Magnesium is an essential mineral that’s involved in more than 300 of the body’s metabolic enzymatic reactions. For optimal health, adults require between 300-400milligrams per day – depending on age, or whether a woman is breastfeeding/pregnant.
Not many people are aware of the huge benefits of magnesium, especially when it concerns our health.
By introducing magnesium into your diet, either with an increase of foods containing the mineral, or a high quality supplement, the inclusion can be a serious game changer.
Varying levels of magnesium can be found in foods like leafy greens, legumes, nuts, seeds and cocoa. Bananas, figs and blackberries also contain significant levels of magnesium.

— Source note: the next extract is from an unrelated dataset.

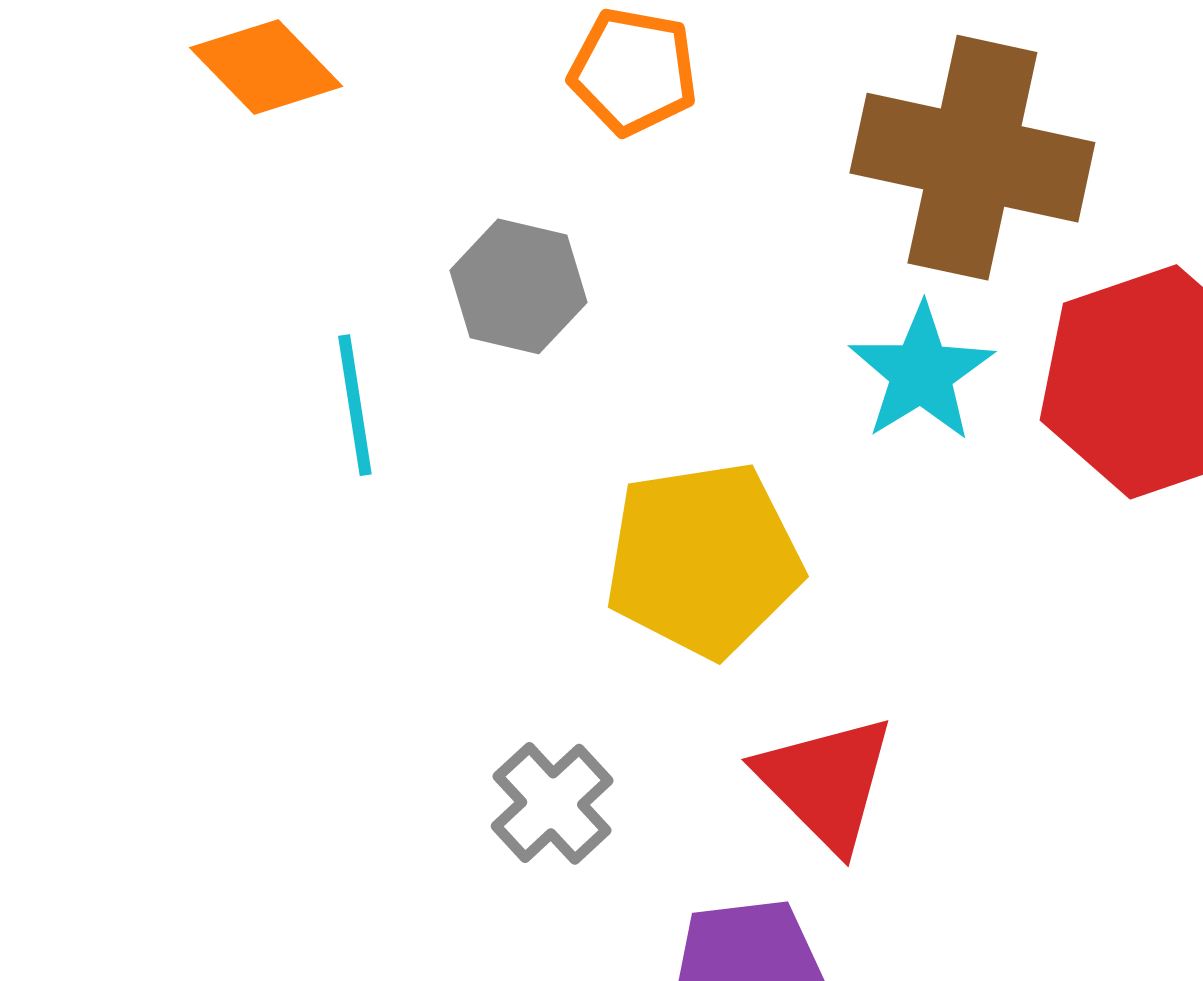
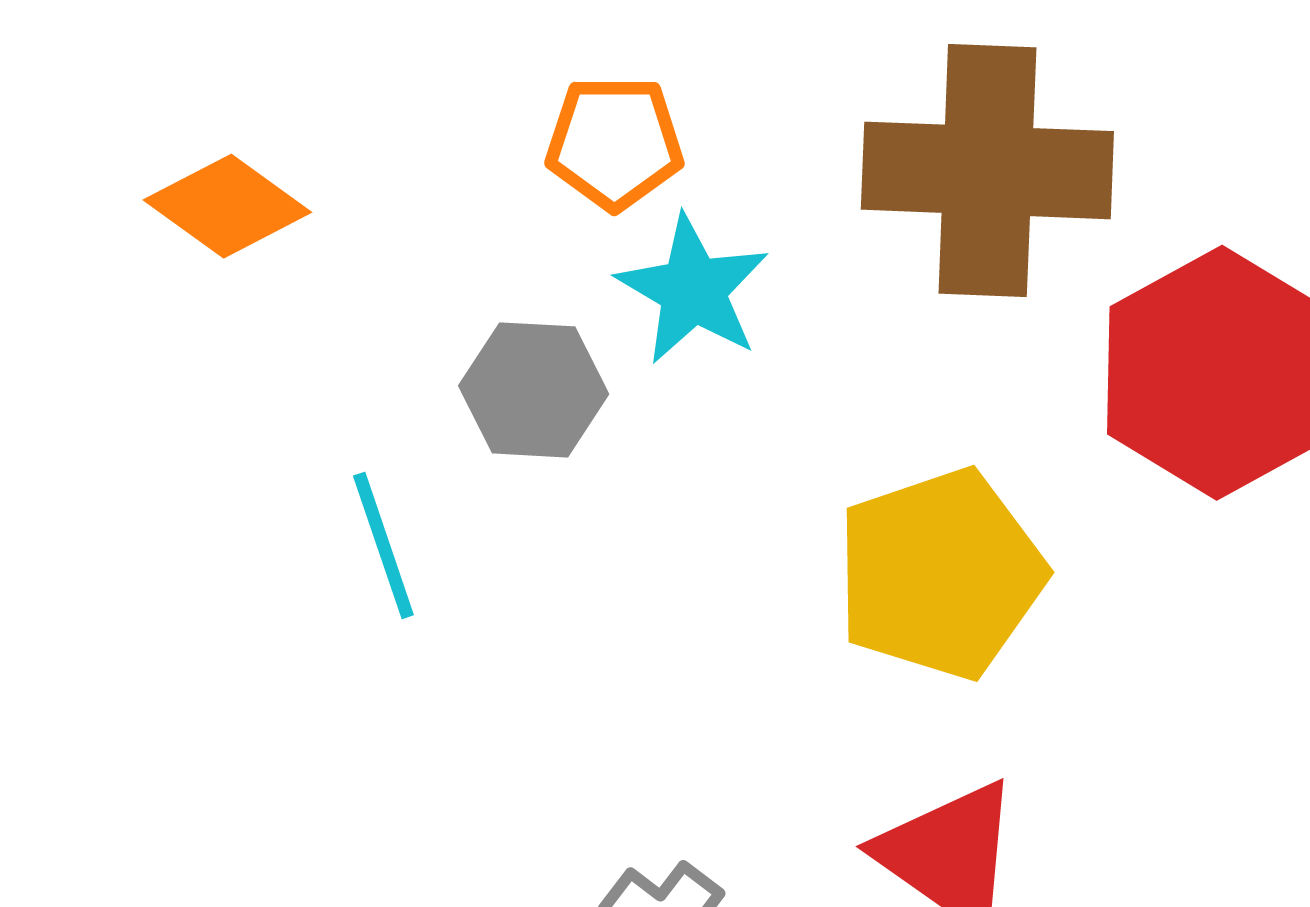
cyan star: (921, 373) -> (693, 290), moved
yellow pentagon: (703, 559) -> (940, 574), moved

From supporting healthy sleep patterns to combating premenstrual symptoms, these are the top 5 ways magnesium can significantly impact your overall wellbeing.
Migraines and headaches, including tension headaches
Research shows that people who suffer frequent migraines are often lacking adequate levels of magnesium. Magnesium is thought to affect changes in the blood vessels in the brain, relieving tension and acting to alleviate the symptoms associated with migraines and tension headaches. Taking magnesium frequently has been proven to reduce the likelihood of migraines in those who suffer from chronic migraines.
Combatting period pain and other premenstrual symptoms
For those who suffer from varying degrees of pain, including cramps, nausea and back spasms, upping your magnesium dose during this stage in your cycle can offer relief.
Studies at the University of Maryland Medical Centre recommend increasing your intake to 360 milligrams daily for the three days leading up to your period, as well as continuing your usual dosage throughout.
Taking a dose of magnesium half an hour before bed has been proven to have significant effects on your ability to fall, and remain, asleep. For those suffering from insomnia or poor sleep, supplementing their diets with magnesium can do wonders for those who struggle, as well as those who suffer from lethargy in the morning.
Instead of reaching for a sleeping tablet next time you can’t sleep, try mixing some magnesium in water and using that as a sleep aid.
In magnesium deficiency, neuronal requirements for magnesium may not be met, causing neuronal damage which could manifest as depression. Because magnesium has been removed from most water supplies and is reduced in cooking, many people suffer from magnesium deficiency which can manifest itself in various ways.
By supplementing your diet with magnesium, studies have shown that symptoms associated with depression, other mental health issues and even IQ loss, can be decreased as well as aid in treatment.
Restless Leg Syndrome
For anyone who has experienced the frustrating reality of RLS, it can be an overwhelming and irritating experience. The symptoms can range from uncontrollable urges to move your legs, sensations of squirming or wriggling under the skin, to twitching and jerking. Whilst most people experience these symptoms as they are lying in bed at night, RLS can strike during day time too, mostly after sitting for long periods of time.
Consuming magnesium and soaking in a bath filled with magnesium salts have been proven to have dramatic effects on those suffering from RLS, relieving tension and cramping.